More About the Author

F.G. Cottam writes paranormal thrillers in which the past reverberates shockingly into the present. His debut novel THE HOUSE OF LOST SOULS was a Times Book Group choice and won the Dracula Society's Children of the Night Award. The story examines the repercussions in the present day of satanic rituals enacted by a coven of devil-worshippers in England in the 1920s.
THE HOUSE OF LOST SOULS has been translated into 15 languages including Russian, German and Indonesian.

DARK ECHO remains Cottam's most critically acclaimed novel to date; The Times calling it 'the perfect ghost story'. The plot revolves around an apparently cursed boat built by an American playboy in the years following the Great War when its restoration becomes a rich man's obsession in the present. It was followed by THE MAGDALENA CURSE, THE WAITING ROOM and BRODMAW BAY of which the Daily Telegraph said, 'Cottam succeeds brilliantly ... making the paranormal palatable to the sceptic with austerely elegant prose, psychological conviction and an instinctive grasp of inimitable 'cool''.

All five of those novels were published in the UK by Hodder and Stoughton. All are available in paperback and on Kindle.

Cottam self-published his most recent novel, THE COLONY, as a download only title for Kindle.
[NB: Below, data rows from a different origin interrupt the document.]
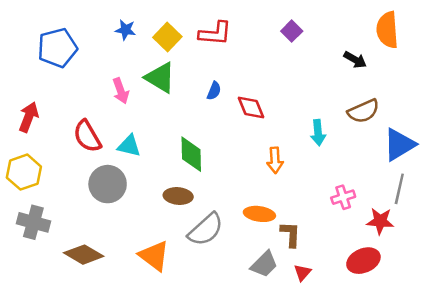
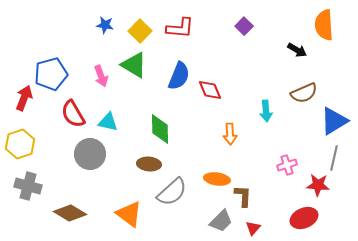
blue pentagon: (57, 48) -> (51, 74), moved
blue semicircle: (214, 91) -> (179, 76), size x1.8

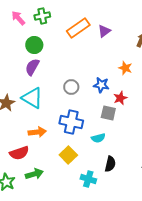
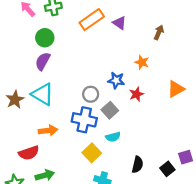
purple triangle: (104, 31) -> (119, 23), turned -48
gray circle: (71, 87) -> (91, 94), moved
gray square: (108, 113) -> (110, 110), moved, turned 35
yellow square: (68, 155) -> (92, 153), moved
black semicircle: (110, 164) -> (138, 165), moved

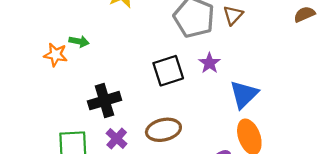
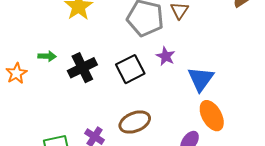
orange star: (56, 55) -> (16, 73), moved, turned -30
black cross: (104, 101) -> (82, 68), moved

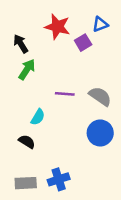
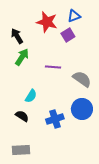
blue triangle: (100, 24) -> (74, 16), moved
purple line: (65, 94) -> (53, 67), moved
blue cross: (59, 179) -> (55, 119), moved

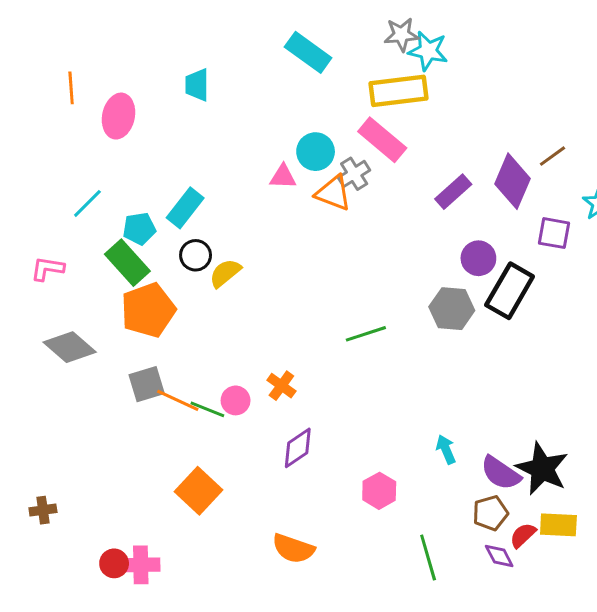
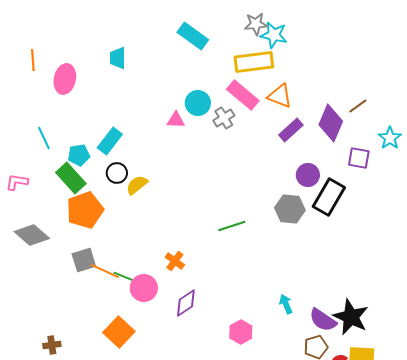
orange triangle: (333, 193) -> (280, 96), moved
cyan line: (87, 203) -> (44, 138), turned -70
pink circle: (236, 400) -> (144, 288), moved, size x1.4
brown cross: (43, 510) -> (52, 345), moved

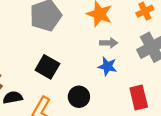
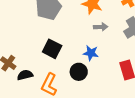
blue star: (107, 66) -> (91, 53), moved

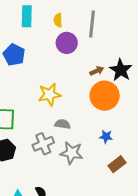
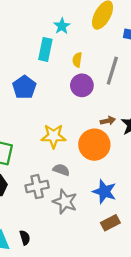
orange circle: (105, 96) -> (94, 145), moved
blue star: (106, 137) -> (104, 192), size x1.6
The plot concerns a present day investigation into the Marie Celeste-like vanishing of a religious community from an island in the Hebrides early in the 19th century.

Writers he has been inspired by include M.R. James, Peter Straub and Stephen King. He says the first great story of the supernatural he read was Basil Copper's Camera Obscura.
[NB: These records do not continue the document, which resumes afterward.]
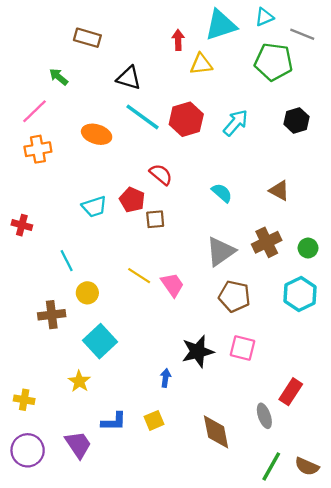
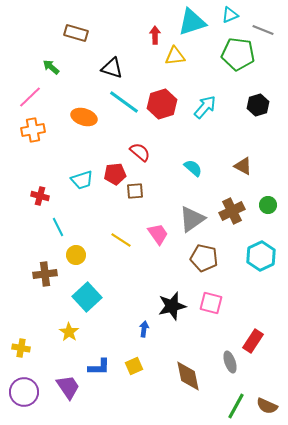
red pentagon: (132, 200) -> (115, 174), turned -30
red cross: (22, 225) -> (40, 196), moved
green circle: (308, 248) -> (268, 205), moved
pink trapezoid: (172, 285) -> (158, 234), moved

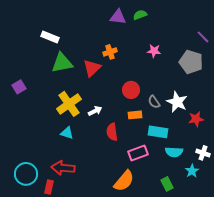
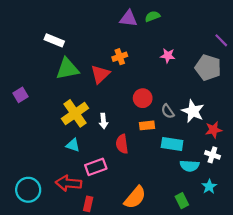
white arrow: (95, 111) -> (103, 121), turned 112
pink rectangle: (138, 153) -> (96, 167), moved
white cross: (203, 153) -> (212, 155), moved
red rectangle: (49, 187) -> (88, 204), moved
One consistent feature of Cottam's fiction is the mingling of real historic characters with those he has invented;Aleister Crowley in THE HOUSE OF LOST SOULS, Michael Collins in DARK ECHO, Wilfred Owen and George Mallory in THE WAITING ROOM.

Product Description

Review

'A thriller with a real sense of underlying evil, it's not to be read last thing at night.' (Saga)
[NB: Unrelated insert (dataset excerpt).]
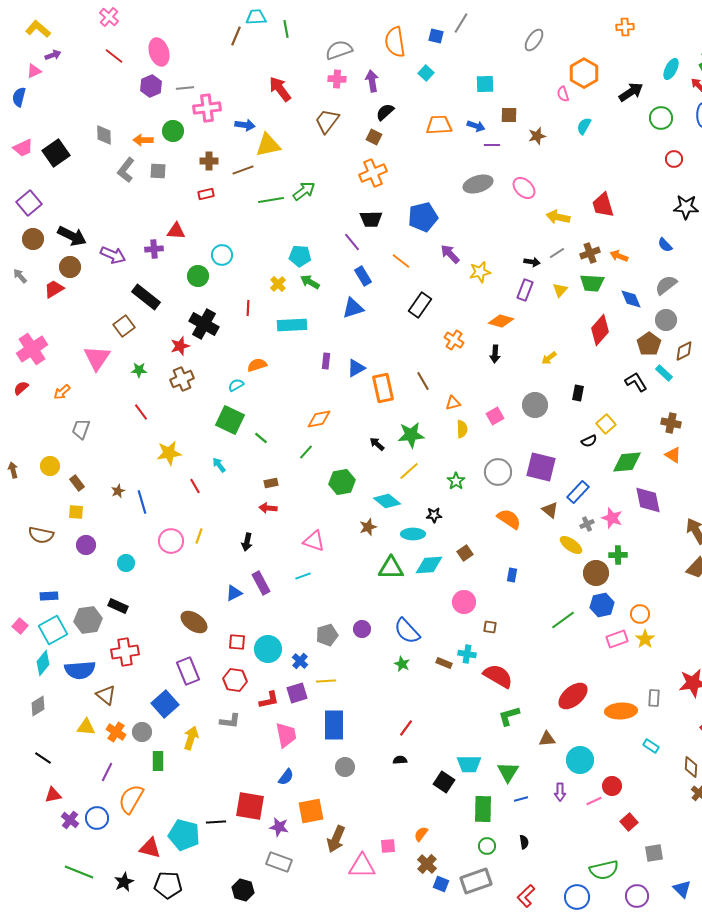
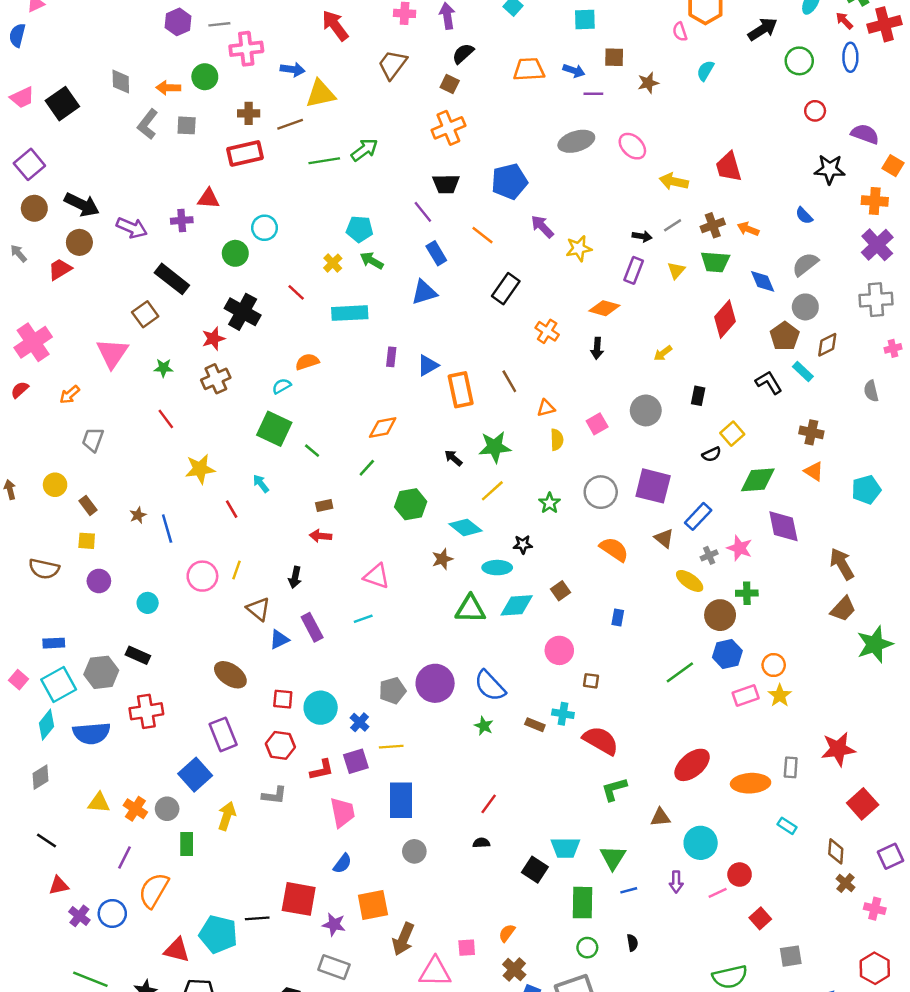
red rectangle: (206, 194) -> (245, 153), size x1.8
red line: (248, 308) -> (296, 292), turned -49
purple circle: (362, 629) -> (435, 683), size x1.8
brown triangle: (106, 695) -> (258, 609), moved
Cottam succeeds brilliantly. (Daily Telegraph)

'Cottam's artful chiller has an exuberant innocence about it.' (Guardian)

A masterpiece of suspense with hints of The Wicker Man, this will have you sleeping with the lights on. (Bella)

Cottam delivers an effective and often stylish performance. (Daily Mail)

'A gripping story that will, just like Brodmaw Bay, suck you in and certainly leave you wanting more . . . A wonderful experience, moreishly dark and entertainingly immersive - Brodmaw Bay is one not to miss.' (milorambles.com)

'Cottam writes thrillers with a supernatural element and his greatest strength is the sense of place that he brings to a book . . . As usual this is a very readable book from an excellent writer.' (crimesquad.com)

Full of suspense and satisfyingly spooky, this is a real thriller. (4 stars) (Closer)

It's brilliantly crafted, and will leave the most cynical of readers wondering about what lurks beneath the sea. (Northampton Chronicle & Echo)

Book Description

Don't go there . . . The new novel by the author of The House of Lost Souls  is another masterpiece of suspense.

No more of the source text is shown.